Gesellschaftsarbeiten der Initiative Demokratischer Konföderalismus (IDK)

Im Mittelpunkt der konkreten politischen Arbeiten in der Gesellschaft, steht die Stärkung der moralisch-politischen Gesellschaft. Es geht um die Stärkung und Verteidigung der gesellschaftlichen Werte, wie gegenseitige Solidarität, Gleichheit, Empathie, Gerechtigkeit, eine ökologische Lebensweise und die Befreiung von Ideologien der Macht und Unterdrückung, wie Sexismus und Rassismus. Diese Gesellschaft findet ihren Ausdruck in der Kommune, der organisierten Nachbarschaft, in der Gemeinschaft, erfahrbar und gestaltbar wird. In den letzten Jahren der politischen Praxis der IDK, haben sich dabei einige zentrale Linien heraus kristallisiert.

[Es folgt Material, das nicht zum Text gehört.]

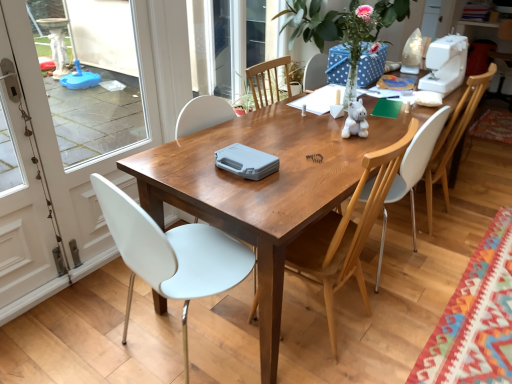 Locate an element on the screen. free space to the left of white plastic chair at left, acting as the 1th chair starting from the left is located at coordinates (88, 330). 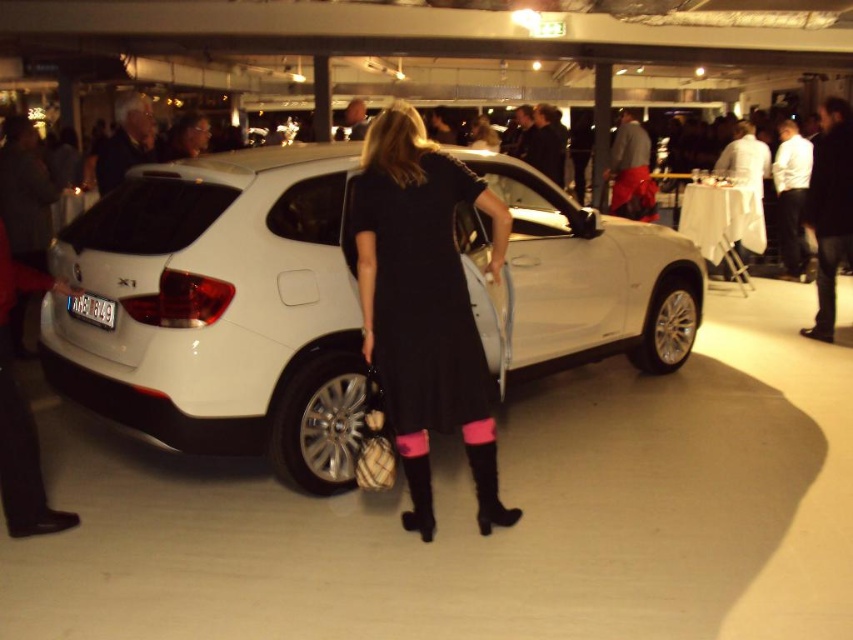 Question: Among these objects, which one is farthest from the camera?

Choices:
 (A) black matte dress at center
 (B) white metallic car at center

Answer: (B)

Question: Observing the image, what is the correct spatial positioning of white metallic car at center in reference to black matte dress at center?

Choices:
 (A) above
 (B) below

Answer: (A)

Question: Does white metallic car at center appear on the right side of black matte dress at center?

Choices:
 (A) no
 (B) yes

Answer: (A)

Question: Which of the following is the farthest from the observer?

Choices:
 (A) [x=463, y=285]
 (B) [x=531, y=216]

Answer: (B)

Question: Where is white metallic car at center located in relation to black matte dress at center in the image?

Choices:
 (A) right
 (B) left

Answer: (B) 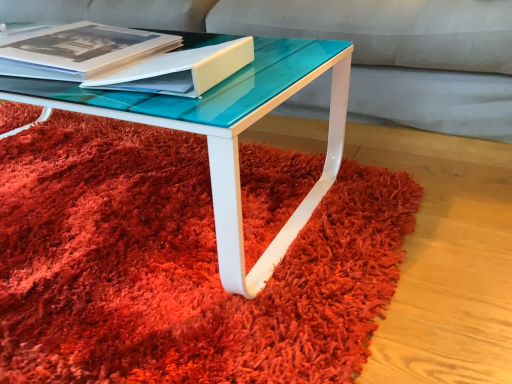 Question: Is shaggy red carpet at center bigger or smaller than matte white book at center?

Choices:
 (A) big
 (B) small

Answer: (A)

Question: Is shaggy red carpet at center in front of or behind matte white book at center in the image?

Choices:
 (A) front
 (B) behind

Answer: (A)

Question: Estimate the real-world distances between objects in this image. Which object is farther from the matte black book at upper left?

Choices:
 (A) shaggy red carpet at center
 (B) matte white book at center

Answer: (A)

Question: Which object is positioned closest to the matte black book at upper left?

Choices:
 (A) matte white book at center
 (B) shaggy red carpet at center

Answer: (A) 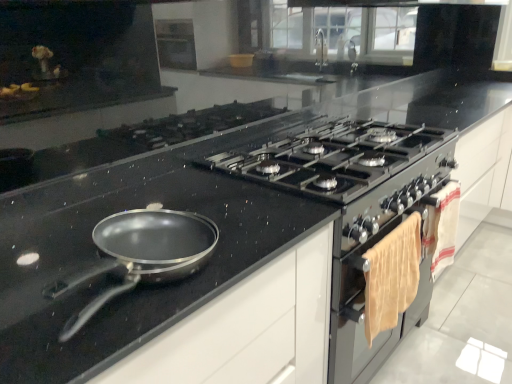 Question: From their relative heights in the image, would you say white cotton towel at right is taller or shorter than matte black countertop at center?

Choices:
 (A) short
 (B) tall

Answer: (A)

Question: In terms of width, does white cotton towel at right look wider or thinner when compared to matte black countertop at center?

Choices:
 (A) thin
 (B) wide

Answer: (A)

Question: Which is farther from the white cotton towel at right?

Choices:
 (A) black glass gas stove at center
 (B) matte silver oven at right
 (C) matte black countertop at center

Answer: (C)

Question: Which object is the closest to the matte black countertop at center?

Choices:
 (A) white cotton towel at right
 (B) matte silver oven at right
 (C) black glass gas stove at center

Answer: (B) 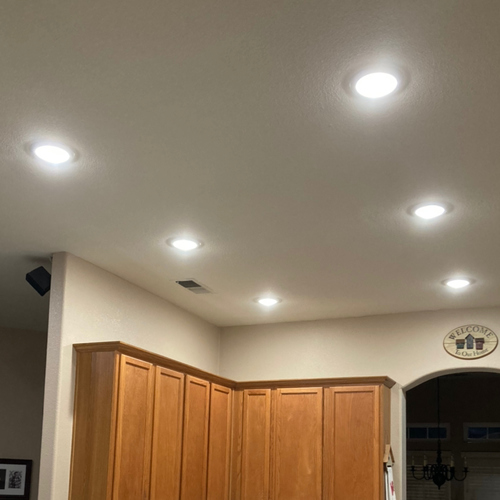 Find the location of a particular element. walls is located at coordinates (462, 403), (366, 341), (124, 321), (15, 365). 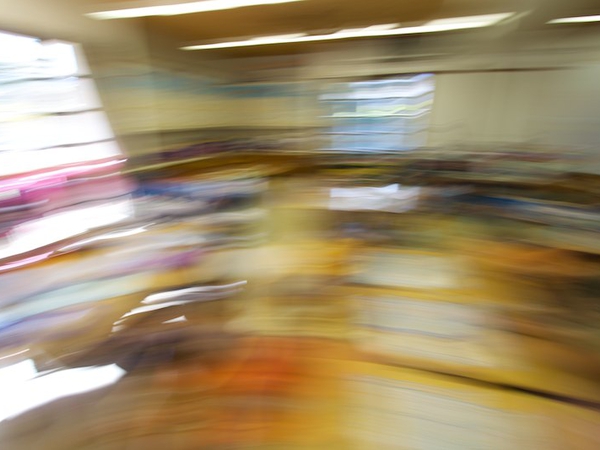 Identify the location of light. This screenshot has height=450, width=600. (23, 157). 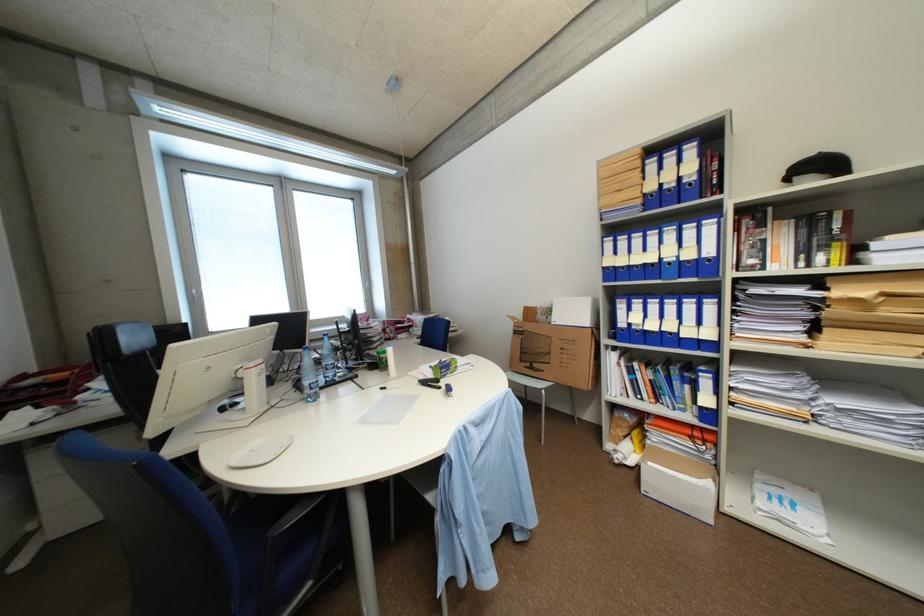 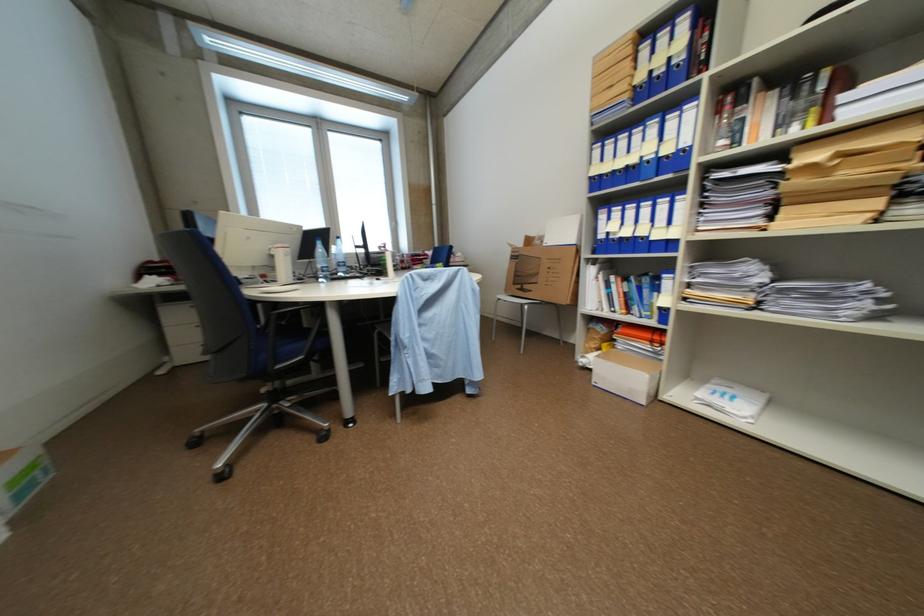 Locate, in the second image, the point that corresponds to [613,270] in the first image.

(600, 180) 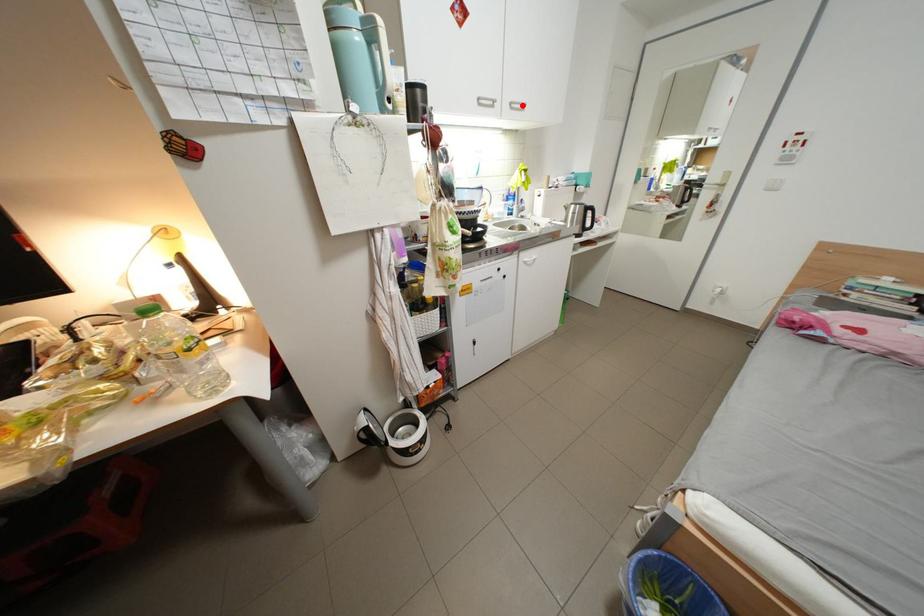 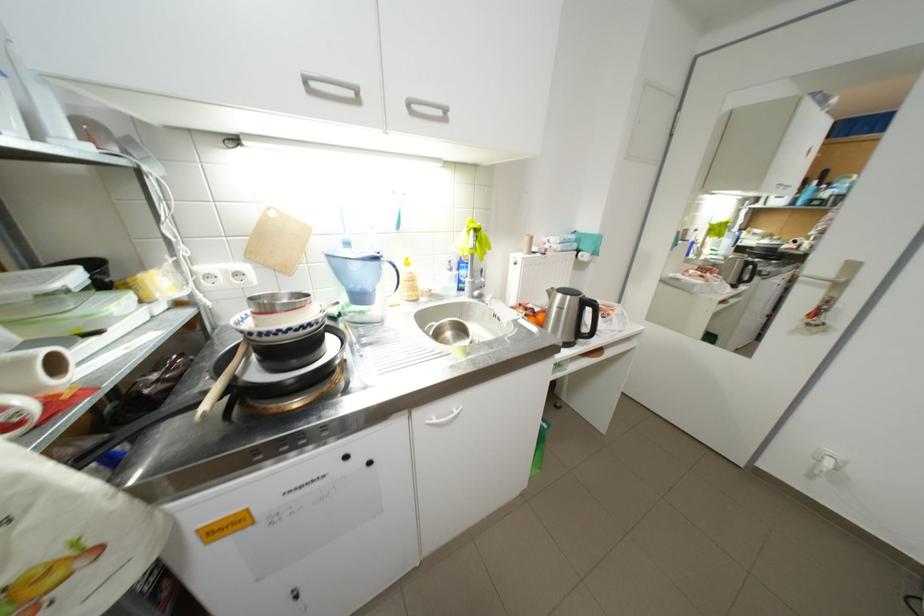 In the second image, find the point that corresponds to the highlighted location in the first image.

(420, 105)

Die gemeinschaftliche Lösung gesellschaftlicher Probleme

Der Kern gesellschaftlicher Selbstorganisierung ist die Entwicklung der Fähigkeiten der Gesellschaft, ihre konkreten Probleme selbst zu lösen. Zunehmende Einsamkeit durch fehlende Gemeinschaft, patriarchale und rassistische Gewalt, steigende Armut und fehlende politische Partizipationsmöglichkeiten sind nur einige von diesen. Sie sind der Ausgangspunkt, an dem sich gesellschaftliche Organisation zur Lösung entwickeln kann, wie z.B. in Nachbarschaftsküchen, Netzwerken gegen Femizide oder Gemeinschaftsgärten. In der gemeinsamen Organisation der Nachbarschaft lernen Menschen füreinander Verantwortung zu übernehmen – wenn es gilt für die Nachbarschaft zu Kochen, sich gegenseitig beim Kampf für die eigenen Rechte beim Jobcenter zu unterstützen oder entstehende Konflikte zu lösen. Sie lernen sich aufeinander einzulassen und zu respektieren. So kann Gemeinschaft entstehen und Netzwerke dienen der kollektiven Alltagsbewältigung. Direkte Solidarität wird spürbar und Initiativen Einzelner finden einen kollektiven Rahmen.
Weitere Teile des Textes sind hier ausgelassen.